### EXERCISE AIM
Entries follow. Return each line that contains the word "humanik".

• • • •

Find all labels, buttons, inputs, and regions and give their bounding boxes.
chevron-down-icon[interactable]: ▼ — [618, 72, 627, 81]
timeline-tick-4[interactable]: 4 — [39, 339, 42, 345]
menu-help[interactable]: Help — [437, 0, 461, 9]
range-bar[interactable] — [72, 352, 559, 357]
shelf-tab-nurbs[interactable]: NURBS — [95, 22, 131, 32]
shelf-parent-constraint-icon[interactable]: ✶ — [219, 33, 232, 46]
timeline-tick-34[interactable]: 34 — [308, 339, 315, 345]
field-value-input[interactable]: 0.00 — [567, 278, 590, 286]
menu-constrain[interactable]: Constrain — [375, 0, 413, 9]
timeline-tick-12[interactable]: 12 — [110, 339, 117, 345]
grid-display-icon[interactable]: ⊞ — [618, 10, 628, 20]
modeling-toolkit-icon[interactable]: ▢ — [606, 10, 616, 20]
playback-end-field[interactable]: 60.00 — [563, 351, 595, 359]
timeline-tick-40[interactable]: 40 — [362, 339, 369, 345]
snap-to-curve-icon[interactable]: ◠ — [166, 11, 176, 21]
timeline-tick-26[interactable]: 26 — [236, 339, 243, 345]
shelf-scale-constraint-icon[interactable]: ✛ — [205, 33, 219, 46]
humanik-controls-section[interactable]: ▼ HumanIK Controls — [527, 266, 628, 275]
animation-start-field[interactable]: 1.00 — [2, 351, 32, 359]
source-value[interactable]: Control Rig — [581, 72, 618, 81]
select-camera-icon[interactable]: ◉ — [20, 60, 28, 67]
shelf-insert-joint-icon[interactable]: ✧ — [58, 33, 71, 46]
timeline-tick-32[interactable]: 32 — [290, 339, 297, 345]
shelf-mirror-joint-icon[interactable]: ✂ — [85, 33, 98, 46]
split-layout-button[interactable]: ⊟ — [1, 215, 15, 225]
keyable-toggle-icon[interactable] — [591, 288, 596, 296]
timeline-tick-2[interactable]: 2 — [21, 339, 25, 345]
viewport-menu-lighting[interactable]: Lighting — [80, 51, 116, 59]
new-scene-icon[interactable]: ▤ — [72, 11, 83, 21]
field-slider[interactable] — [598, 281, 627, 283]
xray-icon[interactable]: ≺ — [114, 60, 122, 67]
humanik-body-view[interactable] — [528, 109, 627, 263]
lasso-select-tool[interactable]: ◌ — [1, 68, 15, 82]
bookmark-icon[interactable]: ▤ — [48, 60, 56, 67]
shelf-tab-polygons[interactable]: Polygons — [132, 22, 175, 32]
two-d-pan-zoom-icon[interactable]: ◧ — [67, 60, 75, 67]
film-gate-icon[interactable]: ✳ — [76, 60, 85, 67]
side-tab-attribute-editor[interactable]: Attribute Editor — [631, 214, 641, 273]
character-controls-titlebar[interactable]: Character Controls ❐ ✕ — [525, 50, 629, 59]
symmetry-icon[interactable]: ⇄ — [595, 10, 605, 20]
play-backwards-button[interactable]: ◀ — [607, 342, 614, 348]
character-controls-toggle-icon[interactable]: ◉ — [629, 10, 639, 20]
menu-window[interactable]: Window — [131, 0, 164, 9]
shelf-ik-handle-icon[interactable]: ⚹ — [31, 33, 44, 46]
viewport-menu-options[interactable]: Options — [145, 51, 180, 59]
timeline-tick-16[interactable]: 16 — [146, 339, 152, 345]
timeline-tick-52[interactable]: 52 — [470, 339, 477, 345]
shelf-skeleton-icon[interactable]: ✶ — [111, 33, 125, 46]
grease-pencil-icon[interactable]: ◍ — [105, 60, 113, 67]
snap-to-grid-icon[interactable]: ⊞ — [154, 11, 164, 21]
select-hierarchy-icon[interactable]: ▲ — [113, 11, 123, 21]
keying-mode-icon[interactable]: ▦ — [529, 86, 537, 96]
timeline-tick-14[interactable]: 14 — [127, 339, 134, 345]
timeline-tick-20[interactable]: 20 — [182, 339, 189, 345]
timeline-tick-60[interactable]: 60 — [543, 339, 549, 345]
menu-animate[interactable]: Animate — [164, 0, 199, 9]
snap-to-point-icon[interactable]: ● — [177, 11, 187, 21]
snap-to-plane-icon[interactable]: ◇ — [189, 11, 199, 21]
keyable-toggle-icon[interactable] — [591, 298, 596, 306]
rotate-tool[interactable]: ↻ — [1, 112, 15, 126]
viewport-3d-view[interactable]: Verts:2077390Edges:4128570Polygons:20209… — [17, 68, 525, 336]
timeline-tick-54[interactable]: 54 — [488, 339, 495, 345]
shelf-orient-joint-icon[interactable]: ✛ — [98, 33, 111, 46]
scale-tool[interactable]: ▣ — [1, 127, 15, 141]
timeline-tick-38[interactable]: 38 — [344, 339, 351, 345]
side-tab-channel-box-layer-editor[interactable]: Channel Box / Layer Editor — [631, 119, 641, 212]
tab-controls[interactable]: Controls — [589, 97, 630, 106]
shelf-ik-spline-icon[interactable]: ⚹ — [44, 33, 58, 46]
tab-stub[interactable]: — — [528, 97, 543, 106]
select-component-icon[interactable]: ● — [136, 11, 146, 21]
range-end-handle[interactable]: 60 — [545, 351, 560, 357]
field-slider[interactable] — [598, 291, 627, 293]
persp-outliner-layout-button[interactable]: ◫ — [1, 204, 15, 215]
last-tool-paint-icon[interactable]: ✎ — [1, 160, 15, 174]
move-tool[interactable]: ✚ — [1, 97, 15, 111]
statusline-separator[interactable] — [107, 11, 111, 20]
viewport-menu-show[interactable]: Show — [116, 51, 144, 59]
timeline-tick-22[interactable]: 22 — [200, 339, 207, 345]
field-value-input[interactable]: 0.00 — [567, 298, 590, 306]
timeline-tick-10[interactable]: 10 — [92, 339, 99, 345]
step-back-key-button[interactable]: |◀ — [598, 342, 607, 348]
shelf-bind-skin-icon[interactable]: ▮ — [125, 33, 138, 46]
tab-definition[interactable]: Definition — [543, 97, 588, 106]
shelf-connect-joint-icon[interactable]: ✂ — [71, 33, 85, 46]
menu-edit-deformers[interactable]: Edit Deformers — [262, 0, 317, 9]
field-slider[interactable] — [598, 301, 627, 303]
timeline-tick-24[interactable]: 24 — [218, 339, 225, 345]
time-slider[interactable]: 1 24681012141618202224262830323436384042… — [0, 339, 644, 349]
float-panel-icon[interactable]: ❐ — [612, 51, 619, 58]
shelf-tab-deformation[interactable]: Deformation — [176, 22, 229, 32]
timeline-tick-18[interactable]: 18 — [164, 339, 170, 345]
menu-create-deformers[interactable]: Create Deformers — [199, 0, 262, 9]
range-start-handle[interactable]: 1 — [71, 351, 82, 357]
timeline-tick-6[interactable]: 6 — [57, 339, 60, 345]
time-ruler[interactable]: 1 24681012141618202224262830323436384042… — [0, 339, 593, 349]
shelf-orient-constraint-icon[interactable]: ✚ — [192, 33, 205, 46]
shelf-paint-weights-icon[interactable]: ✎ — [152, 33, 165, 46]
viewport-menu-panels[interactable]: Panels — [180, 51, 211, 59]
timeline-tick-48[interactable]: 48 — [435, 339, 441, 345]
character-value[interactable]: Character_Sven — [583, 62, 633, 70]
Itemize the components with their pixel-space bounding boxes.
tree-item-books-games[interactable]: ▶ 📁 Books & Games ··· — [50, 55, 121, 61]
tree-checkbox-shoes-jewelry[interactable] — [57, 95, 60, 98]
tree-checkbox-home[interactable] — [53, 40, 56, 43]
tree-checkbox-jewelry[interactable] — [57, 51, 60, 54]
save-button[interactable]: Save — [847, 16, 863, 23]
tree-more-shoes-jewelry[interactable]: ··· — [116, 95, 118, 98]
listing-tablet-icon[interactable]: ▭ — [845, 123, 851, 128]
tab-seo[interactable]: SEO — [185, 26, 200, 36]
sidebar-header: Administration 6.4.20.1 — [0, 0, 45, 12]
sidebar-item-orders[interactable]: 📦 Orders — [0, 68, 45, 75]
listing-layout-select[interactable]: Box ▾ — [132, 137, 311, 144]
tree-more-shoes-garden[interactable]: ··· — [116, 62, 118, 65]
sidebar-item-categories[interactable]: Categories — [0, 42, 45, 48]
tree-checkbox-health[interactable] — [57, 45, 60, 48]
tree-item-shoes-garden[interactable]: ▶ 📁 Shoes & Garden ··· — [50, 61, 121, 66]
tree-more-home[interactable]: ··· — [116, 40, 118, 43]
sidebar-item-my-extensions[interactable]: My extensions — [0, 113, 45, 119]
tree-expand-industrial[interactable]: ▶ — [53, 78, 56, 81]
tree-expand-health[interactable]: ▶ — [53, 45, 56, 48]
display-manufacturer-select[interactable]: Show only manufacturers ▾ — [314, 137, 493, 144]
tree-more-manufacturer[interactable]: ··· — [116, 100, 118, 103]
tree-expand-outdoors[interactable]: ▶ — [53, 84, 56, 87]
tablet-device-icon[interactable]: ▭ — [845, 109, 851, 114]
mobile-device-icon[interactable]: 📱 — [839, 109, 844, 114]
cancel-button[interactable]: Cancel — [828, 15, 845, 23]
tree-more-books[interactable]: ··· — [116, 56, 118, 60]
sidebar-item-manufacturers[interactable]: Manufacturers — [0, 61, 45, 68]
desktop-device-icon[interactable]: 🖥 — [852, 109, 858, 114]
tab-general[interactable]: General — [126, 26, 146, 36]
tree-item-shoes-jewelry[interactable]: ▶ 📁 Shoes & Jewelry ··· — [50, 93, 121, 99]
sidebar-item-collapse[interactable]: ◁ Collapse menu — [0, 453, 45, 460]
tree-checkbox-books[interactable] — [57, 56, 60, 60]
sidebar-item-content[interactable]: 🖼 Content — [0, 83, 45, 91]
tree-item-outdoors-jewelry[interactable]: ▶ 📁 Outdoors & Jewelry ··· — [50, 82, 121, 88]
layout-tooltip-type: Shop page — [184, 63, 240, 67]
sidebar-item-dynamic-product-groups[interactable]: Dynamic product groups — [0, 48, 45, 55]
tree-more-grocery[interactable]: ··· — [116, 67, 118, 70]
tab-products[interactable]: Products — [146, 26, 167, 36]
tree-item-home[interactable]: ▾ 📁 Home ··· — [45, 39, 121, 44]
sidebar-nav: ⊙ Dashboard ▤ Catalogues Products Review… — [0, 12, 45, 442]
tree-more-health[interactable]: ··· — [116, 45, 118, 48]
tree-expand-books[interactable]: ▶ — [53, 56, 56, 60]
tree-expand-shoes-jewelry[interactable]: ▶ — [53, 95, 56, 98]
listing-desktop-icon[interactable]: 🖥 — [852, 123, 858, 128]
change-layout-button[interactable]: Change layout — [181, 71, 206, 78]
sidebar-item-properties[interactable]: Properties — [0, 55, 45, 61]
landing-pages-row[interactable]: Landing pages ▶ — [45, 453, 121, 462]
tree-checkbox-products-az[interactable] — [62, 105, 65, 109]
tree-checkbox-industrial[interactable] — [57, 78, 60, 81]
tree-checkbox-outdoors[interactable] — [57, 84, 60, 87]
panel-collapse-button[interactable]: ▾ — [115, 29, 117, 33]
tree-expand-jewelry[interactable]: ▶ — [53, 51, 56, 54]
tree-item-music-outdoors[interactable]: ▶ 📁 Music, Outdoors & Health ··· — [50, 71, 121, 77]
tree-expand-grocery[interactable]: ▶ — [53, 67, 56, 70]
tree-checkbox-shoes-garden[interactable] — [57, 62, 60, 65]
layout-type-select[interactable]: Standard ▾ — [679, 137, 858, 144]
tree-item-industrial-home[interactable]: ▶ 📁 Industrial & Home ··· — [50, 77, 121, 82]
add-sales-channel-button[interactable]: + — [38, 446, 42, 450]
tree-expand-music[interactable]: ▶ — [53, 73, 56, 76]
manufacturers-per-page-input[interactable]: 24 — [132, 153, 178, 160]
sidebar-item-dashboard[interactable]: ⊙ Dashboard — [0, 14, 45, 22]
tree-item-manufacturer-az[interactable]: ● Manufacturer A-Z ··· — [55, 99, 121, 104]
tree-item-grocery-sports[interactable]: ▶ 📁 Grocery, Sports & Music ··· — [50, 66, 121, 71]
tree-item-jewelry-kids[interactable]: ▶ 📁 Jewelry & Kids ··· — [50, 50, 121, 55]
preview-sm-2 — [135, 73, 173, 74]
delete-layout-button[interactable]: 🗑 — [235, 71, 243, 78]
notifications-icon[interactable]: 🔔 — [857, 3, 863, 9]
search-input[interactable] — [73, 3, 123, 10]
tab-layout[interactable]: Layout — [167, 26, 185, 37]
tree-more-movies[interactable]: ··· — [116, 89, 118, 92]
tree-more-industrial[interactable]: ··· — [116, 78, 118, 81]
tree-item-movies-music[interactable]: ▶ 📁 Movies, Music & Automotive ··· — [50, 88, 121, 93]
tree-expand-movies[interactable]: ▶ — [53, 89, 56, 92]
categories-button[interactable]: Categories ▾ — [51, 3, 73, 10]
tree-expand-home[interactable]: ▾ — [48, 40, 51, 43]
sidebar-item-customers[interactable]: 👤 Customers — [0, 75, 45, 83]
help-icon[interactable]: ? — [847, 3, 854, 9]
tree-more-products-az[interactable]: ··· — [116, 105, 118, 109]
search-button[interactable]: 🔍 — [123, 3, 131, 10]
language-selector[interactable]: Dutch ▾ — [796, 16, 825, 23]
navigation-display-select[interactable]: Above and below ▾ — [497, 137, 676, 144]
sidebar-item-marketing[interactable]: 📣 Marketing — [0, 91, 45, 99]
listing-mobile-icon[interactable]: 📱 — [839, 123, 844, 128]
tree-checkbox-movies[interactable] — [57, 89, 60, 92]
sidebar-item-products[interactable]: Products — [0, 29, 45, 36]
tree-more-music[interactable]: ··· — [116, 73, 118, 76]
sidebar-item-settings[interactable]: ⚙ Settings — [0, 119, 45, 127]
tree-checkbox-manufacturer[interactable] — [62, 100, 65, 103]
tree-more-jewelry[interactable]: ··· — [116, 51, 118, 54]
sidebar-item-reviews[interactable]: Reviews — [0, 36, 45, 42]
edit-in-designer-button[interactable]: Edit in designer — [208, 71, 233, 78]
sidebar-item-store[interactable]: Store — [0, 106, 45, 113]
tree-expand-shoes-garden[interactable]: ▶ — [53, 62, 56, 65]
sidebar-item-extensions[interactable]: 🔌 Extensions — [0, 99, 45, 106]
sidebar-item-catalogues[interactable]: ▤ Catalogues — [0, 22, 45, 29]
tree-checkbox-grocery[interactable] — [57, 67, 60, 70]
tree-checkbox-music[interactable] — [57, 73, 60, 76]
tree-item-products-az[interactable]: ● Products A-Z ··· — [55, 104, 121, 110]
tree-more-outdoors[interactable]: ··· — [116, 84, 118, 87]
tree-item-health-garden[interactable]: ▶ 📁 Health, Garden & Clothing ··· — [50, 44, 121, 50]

• • • •

### EXERCISE ANSWER
humanik-controls-section[interactable]: ▼ HumanIK Controls — [527, 266, 628, 275]
humanik-body-view[interactable] — [528, 109, 627, 263]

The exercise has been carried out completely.